Und gerade wenn es in einem viel zu warmen Dezember auch mal regnet, sollten wir hinausgehen und nass werden, nur aus dem einzigen Grund, in ein warmes Zimmer heimkehren zu können und dann froh zu sein, sich wieder auf die sichere Seite des Abends geflüchtet zu haben. Je schrecklicher das Wetter ist, desto wärmer sind die Gedanken, wenn man draußen durch den Matsch stapft.

Der Winter macht depressiv, heißt es. Es wird spät hell, es wird früh dunkel. – Doch was sagt uns das? Bedeutet ein garstiger, kalter Dezemberabend, dass wir uns in die Betten verkriechen sollen? Oder will uns Väterchen Frost nicht vielmehr dazu auffordern, eine Kerze anzuzünden und eine Flasche guten schwäbischen Weins in kleiner, gemütlicher Runde aufzumachen?

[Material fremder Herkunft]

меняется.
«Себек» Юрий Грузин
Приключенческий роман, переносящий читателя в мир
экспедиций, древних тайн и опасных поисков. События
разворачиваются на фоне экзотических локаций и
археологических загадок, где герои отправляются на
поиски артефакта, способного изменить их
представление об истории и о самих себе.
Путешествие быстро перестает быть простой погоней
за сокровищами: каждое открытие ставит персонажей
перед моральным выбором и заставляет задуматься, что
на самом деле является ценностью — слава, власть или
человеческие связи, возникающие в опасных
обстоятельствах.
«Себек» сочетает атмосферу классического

Ich genieße den Winter. Man muss die Eiseskälte, wenn sie nunmal da ist, einfach positiv sehen: Wann hat man schon einmal eine so klare Luft geatmet? Sie mag kalt sein, aber sie reinigt die Lunge - solange sich dieselbe nicht entzündet und man zu wochenlanger Bettruhe und Fencheltee verdonnert ist. – Der Winter erinnert uns daran, wie schön sonnig der Sommer war.

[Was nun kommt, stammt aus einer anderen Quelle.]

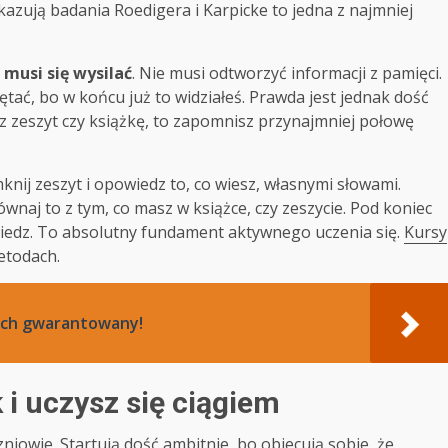
pokazują badania Roedigera i Karpicke to jedna z najmniej
musi się wysilać
. Nie musi odtworzyć informacji z pamięci.
iętać, bo w końcu już to widziałeś. Prawda jest jednak dość
z zeszyt czy książkę, to zapomnisz przynajmniej połowę
ij zeszyt i opowiedz to, co wiesz, własnymi słowami.
ównaj to z tym, co masz w książce, czy zeszycie. Pod koniec
wiedz. To absolutny fundament aktywnego uczenia się.
Kursy
etodach.
iech gwarantowany!
 i uczysz się ciągiem
zniowie. Startują dość ambitnie, bo obiecują sobie, że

Wo ist die ganze Schlittenfahrt-Romantik des Winters hin? In unserer stressigen (und gestressten) Welt denken wir zu wenig an Eiszapfen und Schneemänner. Klirrende Kälte lässt unsere Ohren nicht nur kalt werden, sondern macht sie auch wieder hellhörig für die Klänge des Winters. Selbst wenn man sich nur einbildet, die Schneeflocken fallen zu hören, kommt die Seele auf andere Gedanken. Stress im Job, Prüfungsstress, Alltagsprobleme – sie lösen sich nicht mit einem Spaziergang im Schnee, aber sie werden dadurch zumindest weiß angepinselt.
Nicht umsonst fällt Weihnachten in die Winterszeit. Glühwein und heiße Schokolade, Lebkuchen und Spekulatius – das alles passt nur in die Kulisse einer verschneiten Landschaft, unter die schneebedeckten Dächer von Fachwerkhäusern, mit geschmückten Balkonen.

Der Winter bietet uns die Kaminfeuer-Romantik, die wir das ganze Jahr lang suchen. Das Weihnachtsfest ist die Gelegenheit, sich auf Dinge zu besinnen, für die man bisher noch keine Zeit gefunden hat. Wir müssen die Chance, die uns der Winter gibt, nur nutzen.

Und damit wünsche ich meinen Lesern besinnliche und gesegnete Weihnachten sowie einen guten Rutsch ins neue Jahr und verabschiede mich in die Ferien.

(Un)Besinnliches

Kurz vor Heiligabend kann man sich ein letztes Mal der Frage widmen, ob man von der diesjährigen besinnlichen Adventszeit auch genug abbekommen hat – an Glühwein, Knabbergebäck und eventuellen Schnäppchen, die es zu machen gegeben hätte.
Die Welt der Weihnachtsmärkte – hier findet man alles, was das Herz begehrt. Und auch alles, was man seinen Lieben zum Fest schenken kann, das dann aber meistens das ganze Jahr im Keller steht. Für kleine Holznikoläuse, Räuchermännchen, Glühweinbowlen und Strohsterne interessiert man sich eigentlich nur bis Anfang Januar. Danach stellt man die weihnachtlichen Accessoires weit weg; dorthin, wo man sie nicht zu sehen braucht.
Doch Weihnachtsmärkte bieten auch ein wunderbares Ausflugsziel für Terroristen und psychisch gestörte Hobbychemiker. Ist da nicht tatsächlich in Berlin einer rumgelaufen und hat jungen Menschen vergifteten Glühwein angedreht? Für umsonst! Dutzende Weihnachtsmarktbesucher lagen danach hochtoxisch im Krankenhaus. Und wenn sich jetzt irgendein armer Kerl da draußen fragt, warum sich kein Mädel von ihm auf ein heißes Glas Glühwein einladen lässt: DIESER Mann ist schuld! – Danke auch.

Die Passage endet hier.